I suppose that being a New Yorker, particularly a Manhattanite, that this is typical activity and so therefore a logical source of material for my work, not to mention that it is something that I have thought about off and on for some time. It is also not something new in art, but which by now has a long history, from Baudelaire’s flaneur through Debord’s derivé to… well, to today’s what? Maybe to today’s no-eyes walking, feet moving ever forward, but the gaze focused downward on glittering cellular displays.
As in times past, I had thought about leaving some sort of trail or path, or following some sort of trail previously left behind and found or uncovered by me. This has lead me to imagine walking a path as a sort of narrative that could be followed or created (and I’m surely not the first to do so). Inevitably, weaving and tying and knotting also come to mind. I imagine that by walking through the city that I would be weaving a sort of story; and that the storylines overlapping or paths intertwining as strands could be thought of as a fabric, a weaving, a story.
Additionally, I have thought about the space of the city and its affect on the individual body navigating it, and the reciprocal effects upon the city by that body. Not only is that body creating a narrative and leaving its mark upon the city, the city is also leaving an imprint of itself upon that body, and upon that body’s own narrative.
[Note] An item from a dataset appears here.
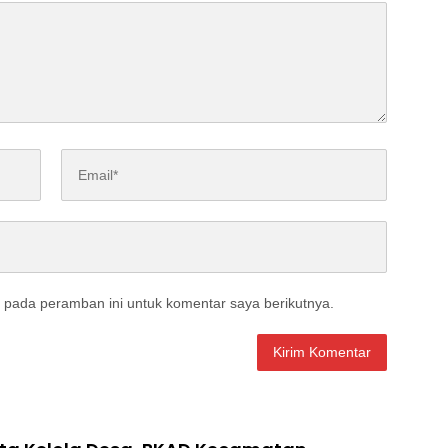
 pada peramban ini untuk komentar saya berikutnya.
Thus the city is itself a kind of body; and I and my own body are both a part of that larger body and also apart from it, but there could never be a total disconnect or total separation or differentiation from it. It has already marked me and I have already marked it. My presence here in this city can never be fully erased, and neither can its presence in and on me be completely effaced. If I leave the city, the most obvious thing that connects me to it are my memories, although those may fade and disappear; but even if I were to forget completely or to die, my presence in the city would live on in small ways both in the lives and the memories of others, as well as the spaces of the city. My cells fill the air. There is no leaving the city.
In the Theseus legend, Ariadne is trapped within the labyrinth with the minotaur, a half-man/half-bull monstrosity. Theseus, the hero, provides hope to Ariadne for escape from the labyrinth and the minotaur. She provides him with a thread so that he may trace his way back out of the labyrinth once he ventures inside to slay the minotaur and rescue her. Upon his success, Theseus and Ariadne escape to another island, but Theseus betrays Ariadne and leaves her behind. Desolate, Ariadne retreats back into the labyrinth.
Nietzsche imagines the labyrinth as the body and this legend as a sort of metaphysical narrative, a classic mind/body struggle. As such, the heroic Theseus figure with his wits promises to lead Ariadne to freedom, who is trapped within the labyrinth by the overtly animal and bodily minotaur within the labyrinth. The strength of Theseus may indeed have been able to overcome the threat of the Minotaur himself and slay it, but the force of Ariadne’s grief due to his betrayal of her and her ultimate realization that she is alone leads her back into the heart of the labyrinth.
Some precedents come to mind, such as Francis Alys and his paseos through the cities with a block of ice and a can of paint, Sometimes Making Something Leads to Nothing and The Leak, and across borders with The Green Line. I also thought of Gabriel Orozco and his sculpture, The Yielding Stone, in which he pushes a ball of clay equal to his body weight through the city. They are both artists projects about transformation and movement and time. For Alys, the ‘object’ in the form of a block of ice gradually disappears forcing us to think about its process of being transformed into water, and thus (un)made. And for Orozco, the ‘object’ is remolded by the surfaces and forms of the city with which it comes in contact, literally being imprinted by the city. Both end up as part of the city.
I am not certain that I am interested in such objects, however. But if I have no object, if I use no prop, then the walk itself becomes the object. Perhaps I can document in some way how I myself may be altered during the walk. If that is what Orozco metaphorically suggests with his banged-up, dirty ball of clay, and what Alys demonstrates during his walk pushing the ever smaller and smaller piece of ice, then maybe it would be interesting to skip with the object altogether.
This then brings to mind Janet Cardiff & George Bures Miller’s walks in which storytelling, history, places, images, and technology are woven together.